Scenario 3: problemen met het weergeven van polymorfe zoekacties op niet-opzoekvelden tijdens de migratie van verouderde naar moderne "regels voor automatisch maken en bijwerken van records"
Een verouderd item voor het automatisch maken en bijwerken van records met behulp van polymorfe zoekacties, zoals Afzender, resulteert in een ongeldige zoekopdracht wanneer deze is toegewezen aan een tekstveld.

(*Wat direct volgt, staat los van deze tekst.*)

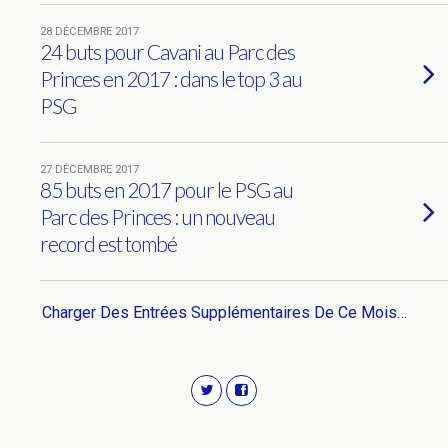
28 DÉCEMBRE 2017
24 buts pour Cavani au Parc des
Princes en 2017 : dans le top 3 au
PSG
27 DÉCEMBRE 2017
85 buts en 2017 pour le PSG au
Parc des Princes : un nouveau
record est tombé
Charger Des Entrées Supplémentaires De Ce Mois…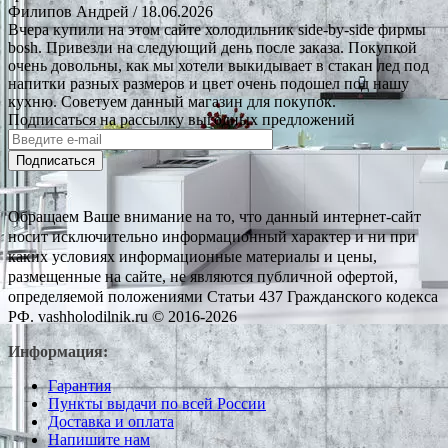
Филипов Андрей
/ 18.06.2026
Вчера купили на этом сайте холодильник side-by-side фирмы
bosh. Привезли на следующий день после заказа. Покупкой
очень довольны, как мы хотели выкидывает в стакан лед под
напитки разных размеров и цвет очень подошел под нашу
кухню. Советуем данный магазин для покупок.
Подписаться на рассылку выгодных предложений
Подписаться
Обращаем Ваше внимание на то, что данный интернет-сайт
носит исключительно информационный характер и ни при
каких условиях информационные материалы и цены,
размещенные на сайте, не являются публичной офертой,
определяемой положениями Статьи 437 Гражданского кодекса
РФ. vashholodilnik.ru © 2016-2026
Информация:
Гарантия
Пункты выдачи по всей России
Доставка и оплата
Напишите нам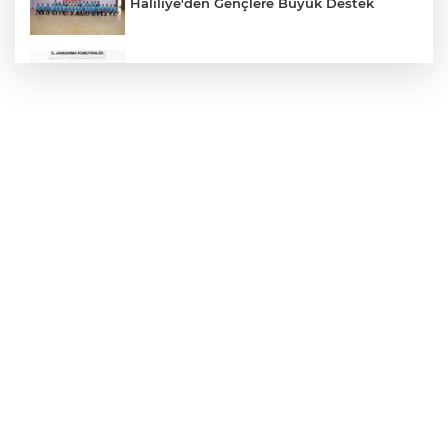
Haliliye'den Gençlere Büyük Destek
Çok Sayıda Ürün Ele Geçirildi
Hikmet Başak’tan Ulaşım Çalışması
Atatürk Bulvarında Asfalt Yenileniyor
Gazze'de Soykırım Devam Ediyor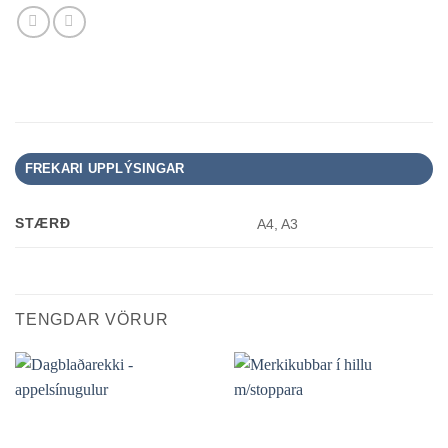
FREKARI UPPLÝSINGAR
STÆRÐ
A4, A3
TENGDAR VÖRUR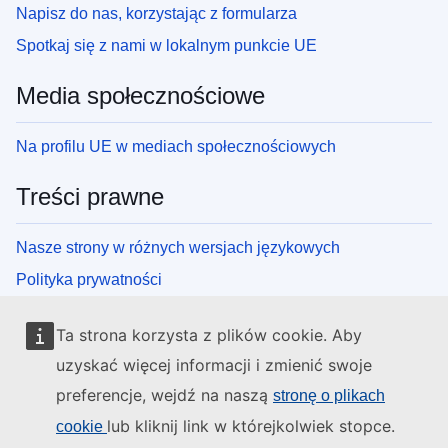
Napisz do nas, korzystając z formularza
Spotkaj się z nami w lokalnym punkcie UE
Media społecznościowe
Na profilu UE w mediach społecznościowych
Treści prawne
Nasze strony w różnych wersjach językowych
Polityka prywatności
Zastrzeżenia prawne
Ta strona korzysta z plików cookie. Aby
Pliki cookie
uzyskać więcej informacji i zmienić swoje
Instytucje i organy UE
preferencje, wejdź na naszą
stronę o plikach
lub kliknij link w którejkolwiek stopce.
cookie
Wyszukiwanie instytucji i organów UE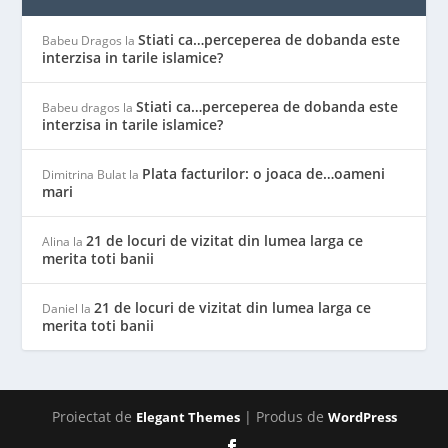
Stiati ca…perceperea de dobanda este
Babeu Dragos
la
interzisa in tarile islamice?
Stiati ca…perceperea de dobanda este
Babeu dragos
la
interzisa in tarile islamice?
Plata facturilor: o joaca de…oameni
Dimitrina Bulat
la
mari
21 de locuri de vizitat din lumea larga ce
Alina
la
merita toti banii
21 de locuri de vizitat din lumea larga ce
Daniel
la
merita toti banii
Proiectat de
| Produs de
Elegant Themes
WordPress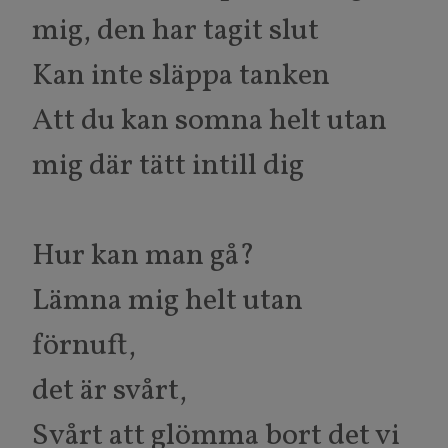
mig, den har tagit slut
Kan inte släppa tanken
Att du kan somna helt utan
mig där tätt intill dig
Hur kan man gå?
Lämna mig helt utan
förnuft,
det är svårt,
Svårt att glömma bort det vi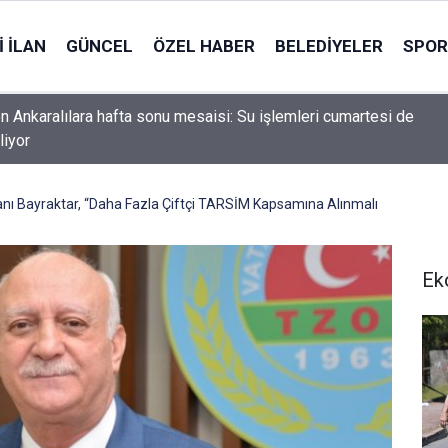
 İLAN
GÜNCEL
ÖZEL HABER
BELEDIYELER
SPOR
n Ankaralılara hafta sonu mesaisi: Su işlemleri cumartesi de
liyor
nı Bayraktar, “Daha Fazla Çiftçi TARSİM Kapsamına Alınmalı
Ek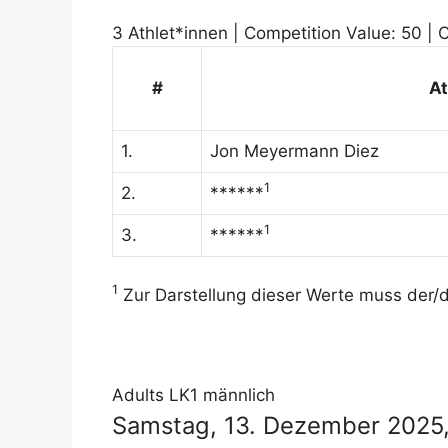
3 Athlet*innen | Competition Value: 50 | C
#
At
1.
Jon Meyermann Diez
1
2.
******
1
3.
******
1
Zur Darstellung dieser Werte muss der/di
Adults LK1 männlich
Samstag, 13. Dezember 2025, 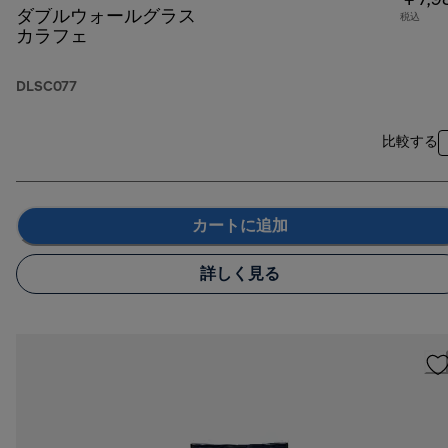
￥7,9
ダブルウォールグラス
税込
カラフェ
DLSC077
比較する
カートに追加
詳しく見る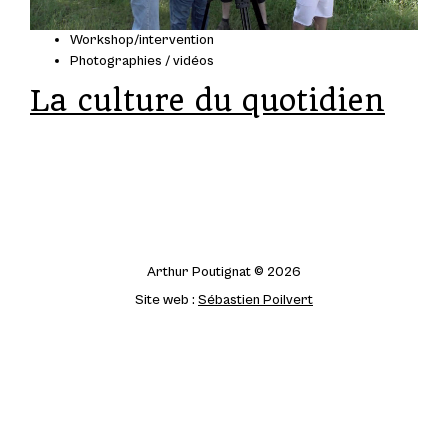
Workshop/intervention
Photographies / vidéos
La culture du quotidien
Arthur Poutignat © 2026
Site web :
Sébastien Poilvert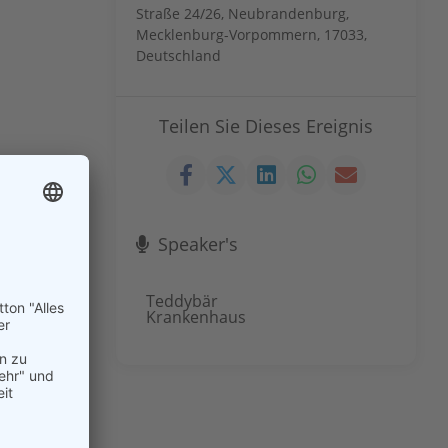
Straße 24/26, Neubrandenburg,
Mecklenburg-Vorpommern, 17033,
Deutschland
Teilen Sie Dieses Ereignis
Speaker's
Teddybär
Krankenhaus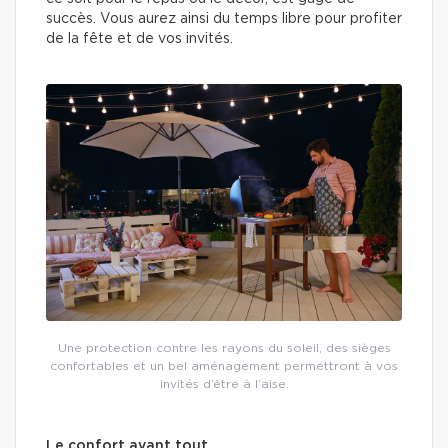
succès. Vous aurez ainsi du temps libre pour profiter
de la fête et de vos invités.
Une protection contre les rayons du soleil, des sièges
confortables et un bel aménagement permettront à vos
invités d’être à l’aise.
Le confort avant tout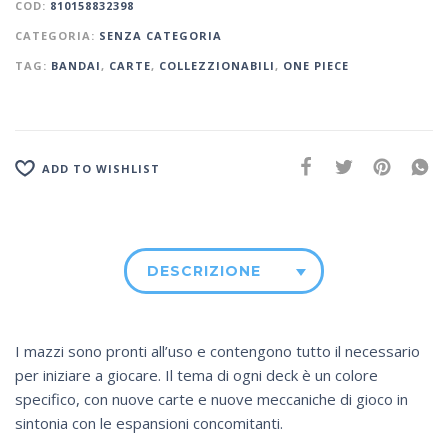
COD:
810158832398
CATEGORIA:
SENZA CATEGORIA
TAG:
BANDAI
,
CARTE
,
COLLEZZIONABILI
,
ONE PIECE
ADD TO WISHLIST
DESCRIZIONE
I mazzi sono pronti all’uso e contengono tutto il necessario
per iniziare a giocare. Il tema di ogni deck è un colore
specifico, con nuove carte e nuove meccaniche di gioco in
sintonia con le espansioni concomitanti.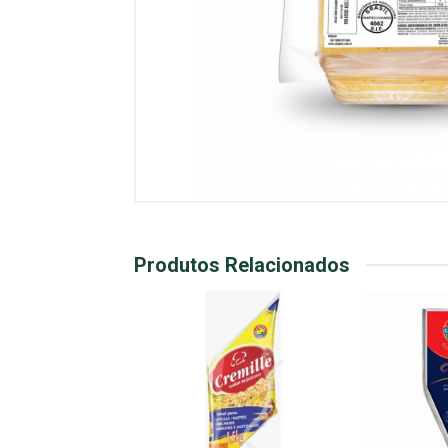
Produtos Relacionados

In verouderde items voor het automatisch maken en bijwerken van records in de klantenservice kunt u de entiteit (een contactpersoon of een account) opzoeken die een e-mailbericht heeft verzonden, kunt u de polymorfe zoekactie afzender (e-mail) gebruiken, waarmee automatisch de juiste entiteit wordt opgehaald en de naam van de entiteit wordt weergegeven. Polymorfe zoekopdrachten zijn zoekopdrachten waarbij het doel van de zoekopdracht meer dan één type entiteit is. Het kan bijvoorbeeld verwijzen naar een contactpersoon of een account. In moderne 'regels voor het automatisch maken en bijwerken van records' wordt deze automatische weergave echter niet ondersteund. U moet dus het type entiteit opgeven dat u wilt ophalen, samen met de velden die van die entiteit moeten worden weergegeven.
Oorzaak
Het klassieke werkstroomgedrag dat wordt gebruikt door verouderde regels voor het automatisch maken en bijwerken van records, heeft veel verborgen gedragingen. Bijvoorbeeld, automatisch bepalen van het type entiteit en het ophalen van een veld als de weergavenaam als de parameter wordt gebruikt in een tekenreeks, maar retourneert de id als deze is toegewezen aan een opzoekveld. De platformmigratiecode die 'regels voor het automatisch maken en bijwerken van records' gebruikt bij het converteren van verouderde naar moderne werkstromen, voegt niet de vereiste stappen en velden toe.
Oplossing
Om dit probleem op te lossen,
- Werk de zoekopdracht bij naar een specifiek type.
- Gebruik een ander veld in de inkomende entiteit die de gewenste tekst bevat.